Cadê o rim que estava aqui?

Publicado por Antonio Carlos Santini 28 de abril de 2014

No século passado, li na primeira página de um jornal: uma estudante de 15 anos de idade “descobriu” que um de seus rins “desapareceu”… Ao que tudo indica, durante uma cirurgia realizada em 1988, em um hospital da capital paulista.

– Minha filha, cadê o rim que estava aí?

– O gato…

Ora, não foi o gato. Bem sei que a palavra gato tem outros sentidos. Permite conotações de agilidade, de ação sub-reptícia, tirando as castanhas do fogo. Conota, quem sabe, a quadrilha que rouba e furta. Conotará, pode ser, a ação das máfias profissionais…

– Fui roubado ontem. Pularam o muro lá de casa e levaram meu televisor de plasma.

– Eu também fui roubado. Abriram minha barriga e surrupiaram meu fígado…

– Você precisa ter mais cuidado! Uma hora dessas, vai-se o coração!

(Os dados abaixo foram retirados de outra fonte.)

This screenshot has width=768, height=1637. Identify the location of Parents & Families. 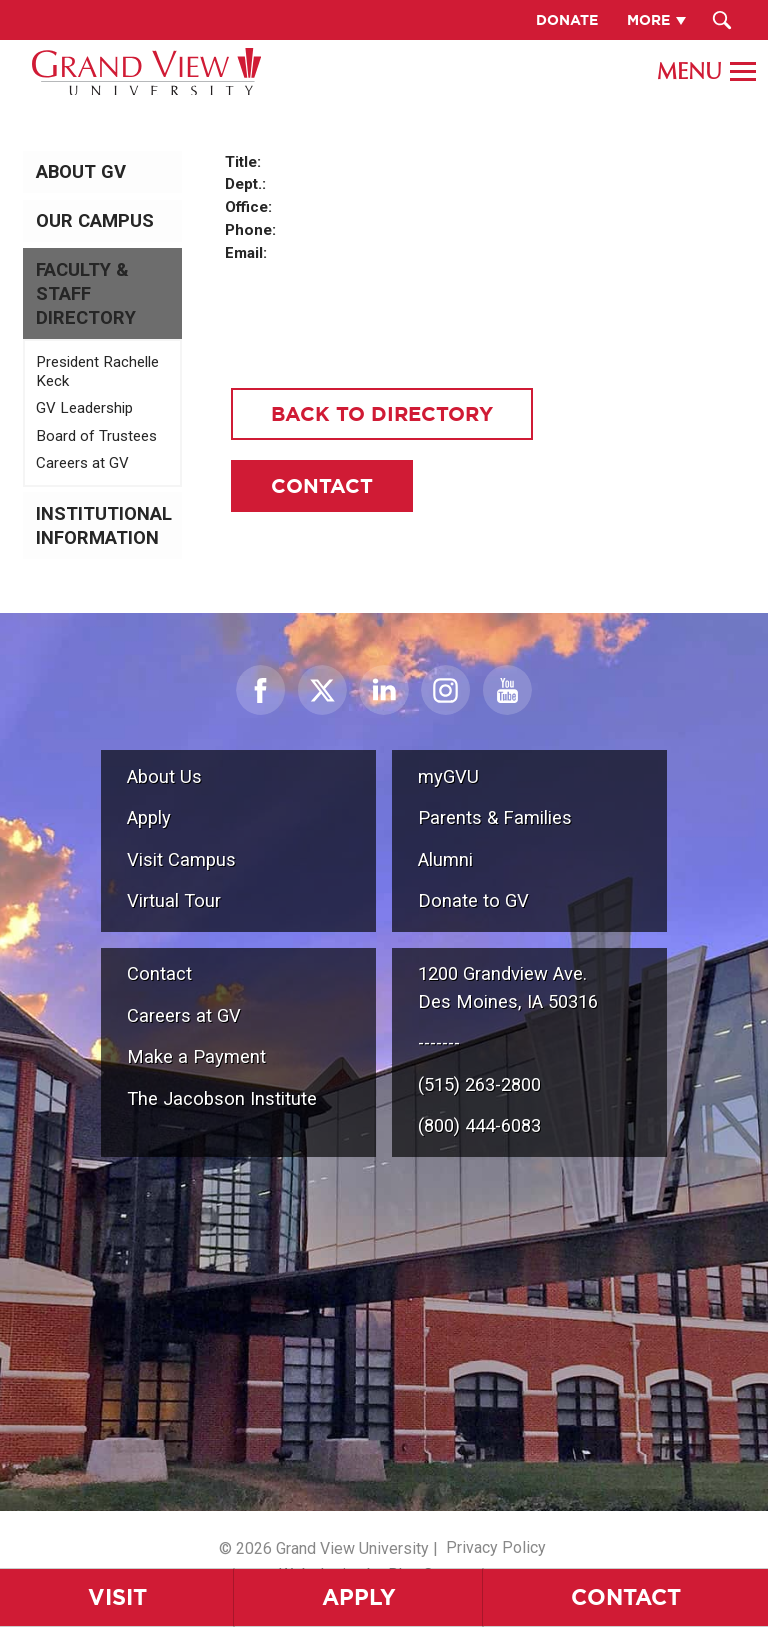
(495, 817).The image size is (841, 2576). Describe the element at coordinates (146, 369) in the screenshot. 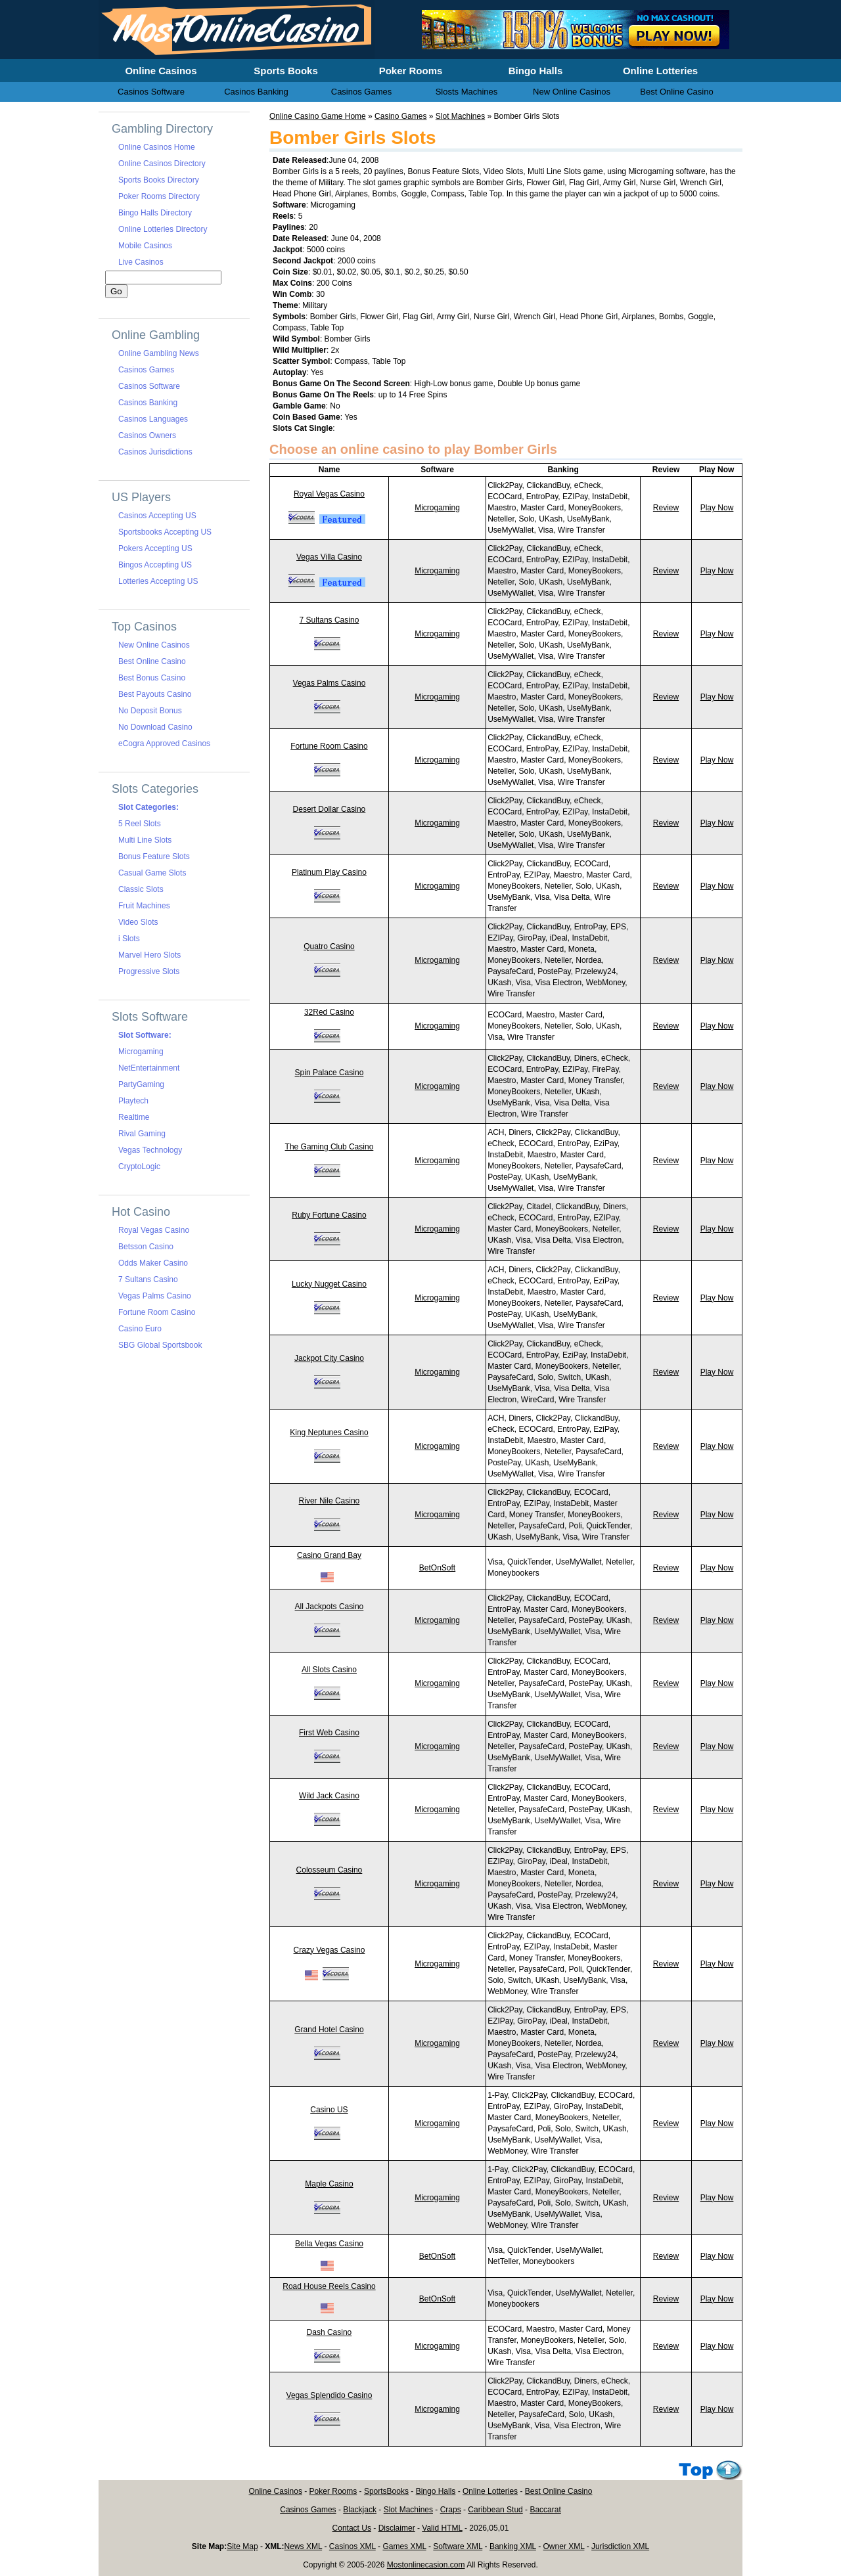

Em que página estamos? Na página de humor ou na página policial? Então, um profissional de nível superior, com juramento de Hipócrates e tudo mais, é capaz de praticar um assalto, bisturi em punho, invadindo criminosamente a saúde e a vida de uma criança? E ainda vamos reclamar das balas perdidas e do trânsito violento?

*   *   *

Confesso que estou preocupado. Pode ser que eu ainda precise de uma cirurgia. Ainda não escolhi qual delas. Talvez extrair três sisos inclusos. Talvez aquele carocinho que incomoda no conduto auditivo esquerdo. Talvez aquele começo de “papo” que vai tomando conta da cartilagem, junto à faringe. Talvez a hérnia inguinal, já promovida a pêssego e tendendo para abacate. Talvez os ligamentos do tornozelo direito que romperam durante o banho. Talvez…

E esse talvez é cada vez mais incerto, pois as notícias que sopram do hospital não são alvíssaras. Consta que meu corpo foi rebaixado à categoria de “depósito de órgãos”. Passo em frente a uma clínica: lá na janela, vejo o cirurgião que me avalia por cima dos óculos: dois pulmões, dois rins, duas córneas… hum… um fígado de abstêmio…

Por estranho que pareça, meu corpo se mudou em objeto de desejos médicos. Tenho medo de ter uma vertigem na rua e, quando acordar, estar pendurado no gancho do açougue, com o preço na tabuleta: coxa, lombo, acém, costelas…

*   *   *

– Mamãe, estou saindo!

– Vai com Deus, minha filha! E não fica olhando para estranhos, viu? Olha que estão procurando doadores de retina…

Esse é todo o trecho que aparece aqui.